In the late 19th century, a growing disjuncture emerged in many parts of the Americas between a suppressed political liberalism and a burgeoning economic liberalism. In Brazil, slavery and other forms of bound and indentured servitude coexisted for many years with the explosive growth of the coffee economy. Foreign investment poured into the country, public lands were privatized, and labor transformed into a saleable commodity, while the rights of assembly, speech, and voting remained severely limited. In the Andean republics of Peru, Ecuador, Bolivia, and Colombia, liberal legislation privatizing land and encouraging foreign investment and free trade were frequently accompanied by violent suppression of the political rights of both rural and urban dwellers.

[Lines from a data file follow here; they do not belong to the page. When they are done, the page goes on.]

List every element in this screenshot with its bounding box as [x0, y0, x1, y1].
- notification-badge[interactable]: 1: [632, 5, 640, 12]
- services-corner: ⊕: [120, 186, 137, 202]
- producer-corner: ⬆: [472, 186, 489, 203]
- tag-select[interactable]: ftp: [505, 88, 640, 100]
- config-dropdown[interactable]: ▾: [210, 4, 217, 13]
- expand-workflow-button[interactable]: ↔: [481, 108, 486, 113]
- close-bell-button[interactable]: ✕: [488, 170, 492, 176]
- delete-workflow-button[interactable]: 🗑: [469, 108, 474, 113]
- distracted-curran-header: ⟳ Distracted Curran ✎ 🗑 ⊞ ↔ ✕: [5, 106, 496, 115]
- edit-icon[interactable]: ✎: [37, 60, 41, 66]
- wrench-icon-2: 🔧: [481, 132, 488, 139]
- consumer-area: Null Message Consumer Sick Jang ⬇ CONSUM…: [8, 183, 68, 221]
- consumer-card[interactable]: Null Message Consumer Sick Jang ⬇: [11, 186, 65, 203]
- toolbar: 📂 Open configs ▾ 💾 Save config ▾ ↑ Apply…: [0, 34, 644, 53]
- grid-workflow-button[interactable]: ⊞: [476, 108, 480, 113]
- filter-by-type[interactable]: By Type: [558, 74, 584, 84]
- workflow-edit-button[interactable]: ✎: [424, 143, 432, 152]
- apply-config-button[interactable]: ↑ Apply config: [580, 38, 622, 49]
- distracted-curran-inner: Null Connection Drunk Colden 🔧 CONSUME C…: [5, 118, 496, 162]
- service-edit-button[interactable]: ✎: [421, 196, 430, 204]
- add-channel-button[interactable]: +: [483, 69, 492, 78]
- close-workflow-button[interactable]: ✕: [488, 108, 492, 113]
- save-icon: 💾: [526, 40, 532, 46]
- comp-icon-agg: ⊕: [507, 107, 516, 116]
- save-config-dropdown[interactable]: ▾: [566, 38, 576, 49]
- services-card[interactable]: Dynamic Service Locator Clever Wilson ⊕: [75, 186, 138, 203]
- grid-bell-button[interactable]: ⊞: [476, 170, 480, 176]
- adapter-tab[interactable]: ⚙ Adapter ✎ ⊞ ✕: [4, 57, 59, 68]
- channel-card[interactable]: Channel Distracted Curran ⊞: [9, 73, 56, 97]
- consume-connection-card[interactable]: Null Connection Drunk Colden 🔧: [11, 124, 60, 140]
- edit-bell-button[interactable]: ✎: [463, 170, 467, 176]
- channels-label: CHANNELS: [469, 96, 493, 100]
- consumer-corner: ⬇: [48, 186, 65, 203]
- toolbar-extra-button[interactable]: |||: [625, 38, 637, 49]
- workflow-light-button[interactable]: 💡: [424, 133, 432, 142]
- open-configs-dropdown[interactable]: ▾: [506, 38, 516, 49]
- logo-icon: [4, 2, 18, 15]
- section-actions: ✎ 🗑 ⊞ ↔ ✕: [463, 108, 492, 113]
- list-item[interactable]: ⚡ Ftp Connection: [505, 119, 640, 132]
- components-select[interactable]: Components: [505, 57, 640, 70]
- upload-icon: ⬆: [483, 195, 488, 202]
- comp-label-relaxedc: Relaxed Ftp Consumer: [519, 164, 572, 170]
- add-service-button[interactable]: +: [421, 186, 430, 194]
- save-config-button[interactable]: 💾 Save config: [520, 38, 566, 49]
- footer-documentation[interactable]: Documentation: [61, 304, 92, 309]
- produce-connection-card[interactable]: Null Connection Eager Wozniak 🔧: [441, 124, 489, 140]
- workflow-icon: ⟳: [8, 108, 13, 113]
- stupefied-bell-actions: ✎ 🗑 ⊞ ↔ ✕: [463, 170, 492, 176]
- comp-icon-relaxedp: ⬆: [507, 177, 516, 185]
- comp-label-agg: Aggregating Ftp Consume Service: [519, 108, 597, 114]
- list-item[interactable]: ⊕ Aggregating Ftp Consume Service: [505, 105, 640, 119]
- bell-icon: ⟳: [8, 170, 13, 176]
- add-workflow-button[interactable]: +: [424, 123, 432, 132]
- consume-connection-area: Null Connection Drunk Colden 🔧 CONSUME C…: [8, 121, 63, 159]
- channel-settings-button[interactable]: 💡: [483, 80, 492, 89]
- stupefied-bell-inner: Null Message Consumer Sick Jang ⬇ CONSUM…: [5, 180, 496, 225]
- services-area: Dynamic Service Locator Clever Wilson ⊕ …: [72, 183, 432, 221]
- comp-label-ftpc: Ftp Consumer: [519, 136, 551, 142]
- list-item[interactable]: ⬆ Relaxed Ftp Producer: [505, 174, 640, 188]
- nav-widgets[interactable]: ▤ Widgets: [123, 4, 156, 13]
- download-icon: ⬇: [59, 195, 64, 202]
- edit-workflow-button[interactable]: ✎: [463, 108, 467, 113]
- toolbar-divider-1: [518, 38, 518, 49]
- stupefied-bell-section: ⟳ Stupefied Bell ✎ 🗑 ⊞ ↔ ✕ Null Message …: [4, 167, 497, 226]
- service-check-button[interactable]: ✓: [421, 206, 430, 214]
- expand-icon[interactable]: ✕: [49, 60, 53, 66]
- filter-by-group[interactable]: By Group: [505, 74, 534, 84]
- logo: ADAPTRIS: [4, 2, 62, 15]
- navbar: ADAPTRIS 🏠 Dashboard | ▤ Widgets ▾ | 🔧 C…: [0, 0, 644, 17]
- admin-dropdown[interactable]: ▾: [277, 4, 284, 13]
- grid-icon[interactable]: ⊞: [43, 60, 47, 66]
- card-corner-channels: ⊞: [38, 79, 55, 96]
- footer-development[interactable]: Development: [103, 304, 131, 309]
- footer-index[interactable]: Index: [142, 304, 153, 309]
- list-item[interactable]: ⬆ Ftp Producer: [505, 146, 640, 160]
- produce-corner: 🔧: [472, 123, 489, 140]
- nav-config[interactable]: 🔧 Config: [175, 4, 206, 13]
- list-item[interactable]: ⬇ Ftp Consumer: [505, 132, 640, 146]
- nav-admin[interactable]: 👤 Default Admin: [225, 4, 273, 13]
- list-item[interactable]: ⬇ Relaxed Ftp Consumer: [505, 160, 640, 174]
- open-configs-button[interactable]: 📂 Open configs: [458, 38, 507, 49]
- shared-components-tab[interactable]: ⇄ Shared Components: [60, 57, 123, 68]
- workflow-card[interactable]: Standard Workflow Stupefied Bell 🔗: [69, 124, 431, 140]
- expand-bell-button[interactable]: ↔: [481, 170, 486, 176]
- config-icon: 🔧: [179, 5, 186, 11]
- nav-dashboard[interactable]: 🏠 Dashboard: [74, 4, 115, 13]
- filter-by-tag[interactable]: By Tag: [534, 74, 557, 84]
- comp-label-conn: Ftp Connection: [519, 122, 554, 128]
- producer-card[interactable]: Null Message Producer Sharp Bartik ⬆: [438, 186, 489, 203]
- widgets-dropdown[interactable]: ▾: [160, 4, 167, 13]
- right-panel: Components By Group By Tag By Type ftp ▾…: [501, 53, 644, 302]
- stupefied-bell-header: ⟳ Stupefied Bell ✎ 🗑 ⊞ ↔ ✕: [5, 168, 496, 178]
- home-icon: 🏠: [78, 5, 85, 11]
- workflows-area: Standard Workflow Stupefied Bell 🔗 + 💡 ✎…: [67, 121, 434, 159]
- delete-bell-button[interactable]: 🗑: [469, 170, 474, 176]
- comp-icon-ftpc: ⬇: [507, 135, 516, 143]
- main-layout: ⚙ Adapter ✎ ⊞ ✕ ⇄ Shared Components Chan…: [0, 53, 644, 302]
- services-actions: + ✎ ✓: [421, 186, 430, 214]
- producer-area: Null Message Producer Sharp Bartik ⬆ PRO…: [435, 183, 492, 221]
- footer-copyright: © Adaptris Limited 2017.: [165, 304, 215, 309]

Modern history demonstrates innumerable instances in which states have effectively separated the political and economic dimensions of liberalism. A useful contemporary analogy can be made with China following the reforms of Deng Xiaopeng from the 1980s. In this case, the ruling communist regime made no pretense of granting political rights to individual citizens while actively encouraging the growth of markets, industry, and other core features of capitalist development. Beginning with the consolidation of liberal states in the second half of the 19th century, Latin America abounds with instances in which capitalist development and the flourishing of markets, private property, foreign investment, free trade, and a secular state proved entirely compatible with a repressive state apparatus, the absence of democratic institutions, sham elections, and the systematic suppression of citizens’ rights.
Bibliography:
- Hale, Charles A. The Transformation of Liberalism in Late Nineteenth Century Mexico. Princeton, NJ: Princeton University Press, 1991;
- Katz, Friedreich, ed. Riot, Rebellion, and Revolution: Rural Social Conflict in Mexico. Princeton, NJ: Princeton University Press, 1988;
- Lynch, John. Caudillos in Spanish America, 1800–1850. New York: Oxford University Press, 1992;
- Morse, Richard. New World Soundings: Culture and Ideology in the Americas. Baltimore: Johns Hopkins University Press, 1989;
- Woodward, Ralph Lee, ed. Positivism in Latin America, 1850–1900: Are Order and Progress Reconcilable? Lexington, MA: Heath, 1971.